Sponsor: Do you build complex software systems? See how NServiceBus makes it easier to design, build, and manage software systems that use message queues to achieve loose coupling. Get started for free.

Workflow Orchestration for Resilient Systems

Building resilient software systems can be difficult, especially when they are distributed. Executing a long-running business process or workflow that involves multiple different service boundaries requires a lot of resiliency. Everything needs to be available and functioning because if something fails mid-way through, you can be left in an inconsistent state. So a solution? Workflow orchestration and removing direct service to service communication and temporal coupling.

YouTube

Check out my YouTube channel, where I post all kinds of content accompanying my posts, including this video showing everything in this post.

Workflow

When working with a monolith and a single database, all database interactions are wrapped in a single transaction. Things are pretty straightforward.

Monolith

If there is any failure while executing, you simply roll back the transaction. If everything works correctly, the transaction is committed.
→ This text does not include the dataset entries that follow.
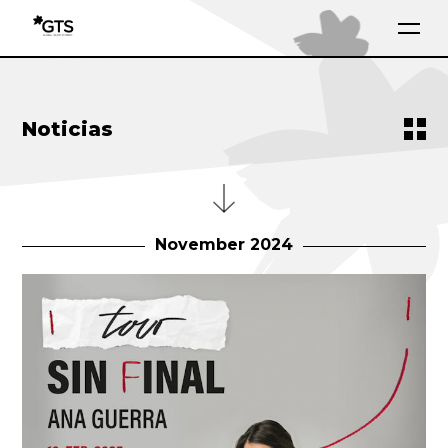
Noticias
November 2024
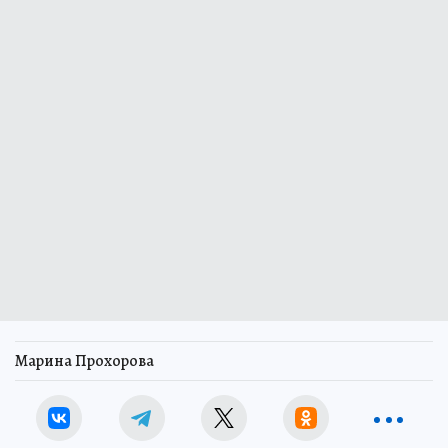
Марина Прохорова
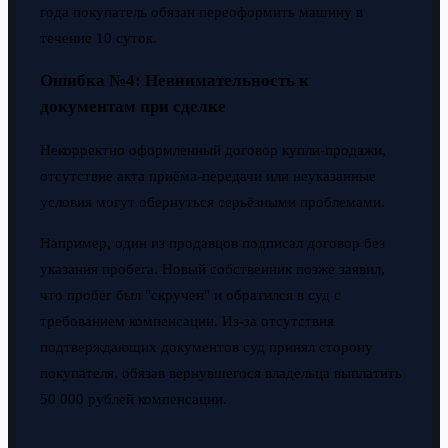
года покупатель обязан переоформить машину в
течение 10 суток.
Ошибка №4: Невнимательность к
документам при сделке
Некорректно оформленный договор купли-продажи,
отсутствие акта приёма-передачи или неуказанные
условия могут обернуться серьёзными проблемами.
Например, один из продавцов подписал договор без
указания пробега. Новый собственник позже заявил,
что пробег был "скручен" и обратился в суд с
требованием компенсации. Из-за отсутствия
подтверждающих документов суд принял сторону
покупателя, обязав вернувшегося владельца выплатить
50 000 рублей компенсации.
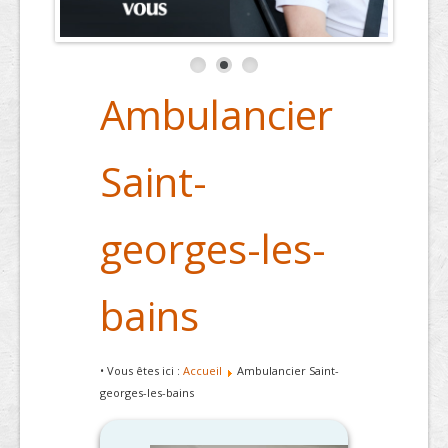
Ambulancier
Saint-
georges-les-
bains
• Vous êtes ici :
Accueil
Ambulancier Saint-
georges-les-bains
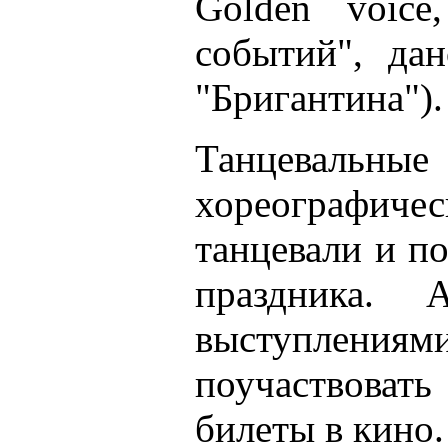
Golden voice
событий", да
"Бригантина").
Танцеваль
хореографиче
танцевали и по
праздника.
выступлениями
поучаствоват
билеты в кино.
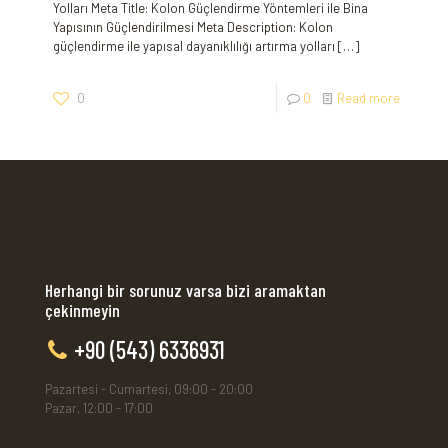
Yolları Meta Title: Kolon Güçlendirme Yöntemleri ile Bina
Yapısının Güçlendirilmesi Meta Description: Kolon
güçlendirme ile yapısal dayanıklılığı artırma yolları
[…]
0
0
Read more
Herhangi bir sorunuz varsa bizi aramaktan
çekinmeyin
+90 (543) 6336931
Pazartesi - Cumartesi, 09:00 - 20:00
Pazar, 12:00 - 17:00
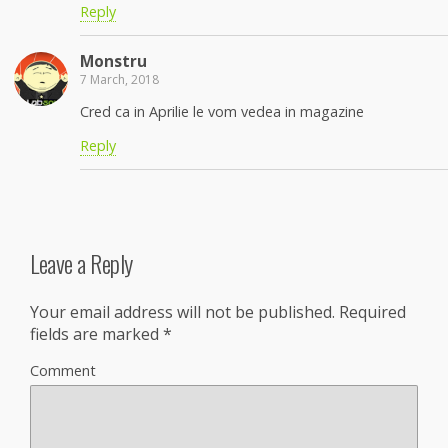
Reply
Monstru
7 March, 2018
Cred ca in Aprilie le vom vedea in magazine
Reply
Leave a Reply
Your email address will not be published.
Required
fields are marked
*
Comment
The problem arises when you have a set of distributed services involved in the workflow. You won’t likely have a distributed transaction, so there is no “rollback.” We can’t use the same mindset.

Service to Service

If there is service to service RPC calls, what happens when service D, far down the RPC call stack, fails? If any other services up the call stack did some type of state change or had some side-effect, how do they roll back? Each service needs to be aware of potential failures otherwise, they will be in an inconsistent state.
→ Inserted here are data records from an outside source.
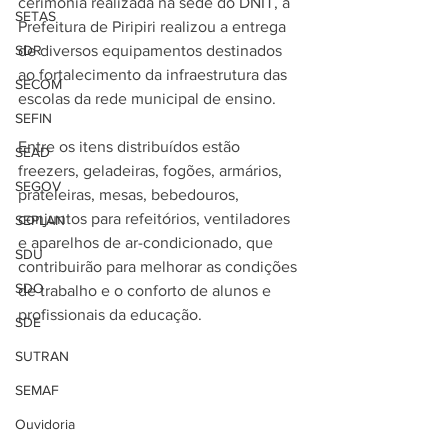
cerimônia realizada na sede do DNIT, a 
SETAS
Prefeitura de Piripiri realizou a entrega 
SDR
de diversos equipamentos destinados 
ao fortalecimento da infraestrutura das 
SECOM
escolas da rede municipal de ensino.
SEFIN
Entre os itens distribuídos estão 
SEAD
freezers, geladeiras, fogões, armários, 
SEGOV
prateleiras, mesas, bebedouros, 
conjuntos para refeitórios, ventiladores 
SEPLAN
e aparelhos de ar-condicionado, que 
SDU
contribuirão para melhorar as condições 
SDO
de trabalho e o conforto de alunos e 
profissionais da educação.
SDE
SUTRAN
SEMAF
Ouvidoria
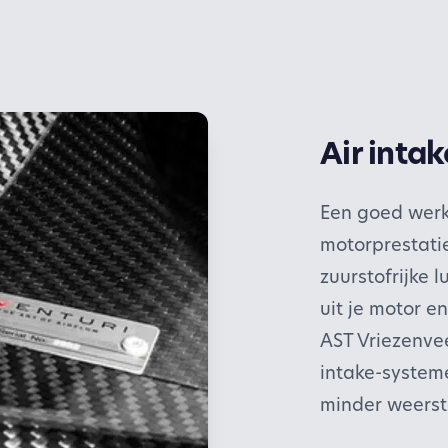
Air intak
Een goed werke
motorprestati
zuurstofrijke 
uit je motor e
AST Vriezenve
intake-systeme
minder weersta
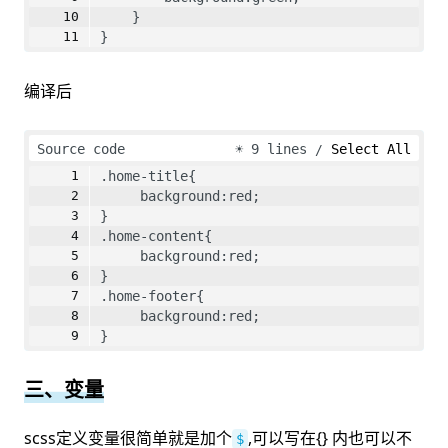
    }
}
编译后
Source code
☀
9 lines
Select All
.home-title{
     background:red;
}
.home-content{
     background:red;
}
.home-footer{
     background:red;
}
三、变量
scss定义变量很简单就是加个
,可以写在{} 内也可以不
$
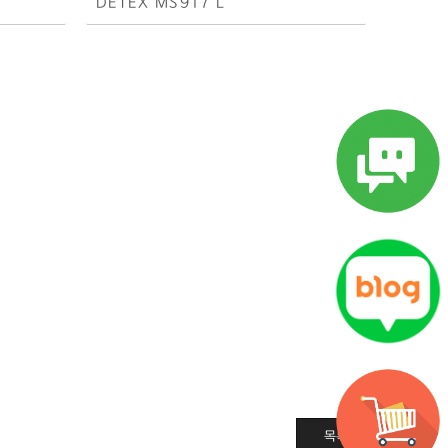
DETEX MS917 L
목록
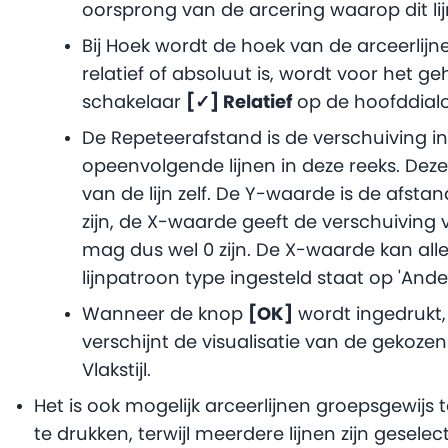
oorsprong van de arcering waarop dit li
Bij Hoek wordt de hoek van de arceerlijn
relatief of absoluut is, wordt voor het g
schakelaar
[✓] Relatief
op de hoofddial
De Repeteerafstand is de verschuiving in
opeenvolgende lijnen in deze reeks. Deze 
van de lijn zelf. De Y-waarde is de afsta
zijn, de X-waarde geeft de verschuiving 
mag dus wel 0 zijn. De X-waarde kan al
lijnpatroon type ingesteld staat op 'Ande
Wanneer de knop
[OK]
wordt ingedrukt,
verschijnt de visualisatie van de gekozen
Vlakstijl.
Het is ook mogelijk arceerlijnen groepsgewijs 
te drukken, terwijl meerdere lijnen zijn gesel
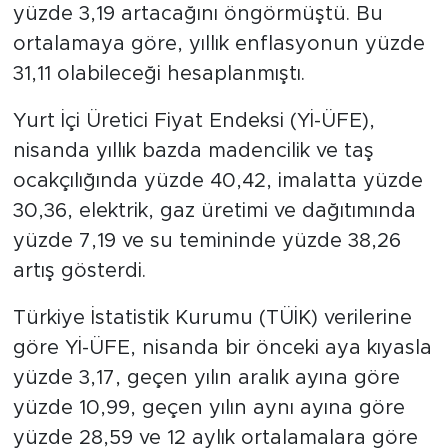
yüzde 3,19 artacağını öngörmüştü. Bu
ortalamaya göre, yıllık enflasyonun yüzde
31,11 olabileceği hesaplanmıştı.
Yurt İçi Üretici Fiyat Endeksi (Yİ-ÜFE),
nisanda yıllık bazda madencilik ve taş
ocakçılığında yüzde 40,42, imalatta yüzde
30,36, elektrik, gaz üretimi ve dağıtımında
yüzde 7,19 ve su temininde yüzde 38,26
artış gösterdi.
Türkiye İstatistik Kurumu (TÜİK) verilerine
göre Yİ-ÜFE, nisanda bir önceki aya kıyasla
yüzde 3,17, geçen yılın aralık ayına göre
yüzde 10,99, geçen yılın aynı ayına göre
yüzde 28,59 ve 12 aylık ortalamalara göre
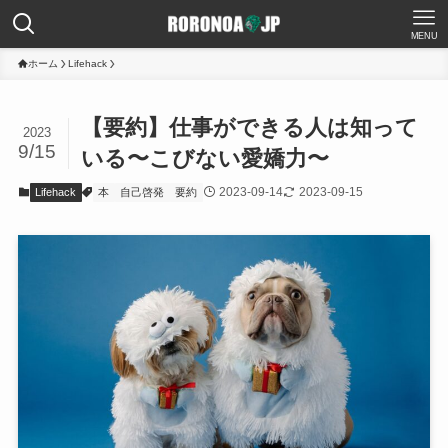
MENU
ホーム
Lifehack
【要約】仕事ができる人は知って
2023
9/15
いる〜こびない愛嬌力〜
2023-09-14
2023-09-15
Lifehack
本
自己啓発
要約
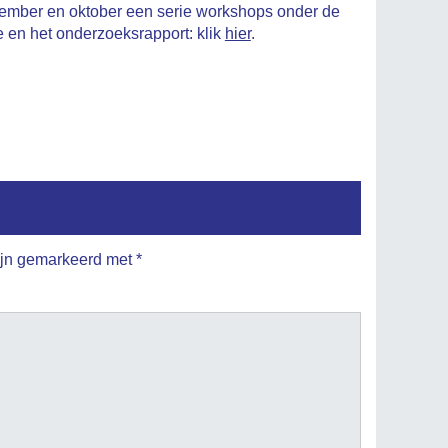
tember en oktober een serie workshops onder de
e en het onderzoeksrapport: klik
hier
.
zijn gemarkeerd met
*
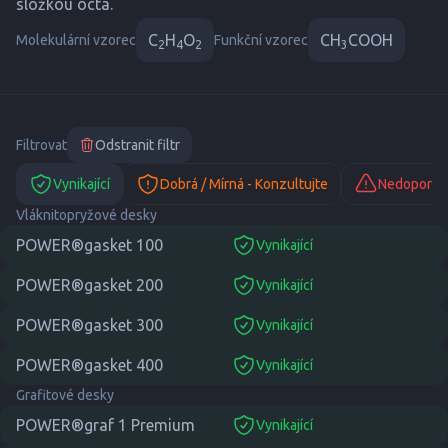
složkou octa.
C
H
O
CH
COOH
Molekulární vzorec
Funkční vzorec
2
4
2
3
Filtrovat
Odstranit filtr
Vynikající
Dobrá / Mírná - Konzultujte
Nedoporuč
Vláknitopryžové desky
POWER®gasket 100
Vynikající
suitable
POWER®gasket 200
Vynikající
suitable
POWER®gasket 300
Vynikající
suitable
POWER®gasket 400
Vynikající
suitable
Grafitové desky
POWER®graf 1 Premium
Vynikající
suitable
Using RPC for service-to-service communication can have many more issues, including latency. Check out my post REST APIs for Microservices? Beware!

Synchronous Orchestration

The first step is to remove the rat’s nets of service-to-service communication. This allows us to reason about a service; if it has any failures, they aren’t because of other services.

The first might be to create an orchestrator that handles all the interactions. Procedurally calling one service after the other.

Sync Orchestration

Once the first call to the Order service is made, the client (orchestrator) makes the next call to the Payment service.

Sync Orchestration

After the payment service returns, the client/orchestrator then makes a call to the Warehouse service. But what happens if the warehouse service call fails?

Sync Orchestration Failure

We’re in a similar situation where we need to back and call the payment service to try and revert or undo the previous call. In the case of the payment service, this may be to refund or void a transaction.

We haven’t accomplished much in making a synchronous orchestrator over service-to-service communication because, ultimately, the problem is that we are relying on every service to be available and operating without any failures for the entire workflow or business process.

We want to remove this temporal coupling by making each service independent, so they do not rely on each other and don’t need to be available simultaneously.

Asynchronous Workflow

You can accomplish asynchronous workflow orchestration by using messaging through commands and events allow us workflow to execute asynchronously. An orchestrator can consume events published by other services and then react to them by sending commands to the appropriate boundary to continue the workflow. The orchestrator directs the workflow.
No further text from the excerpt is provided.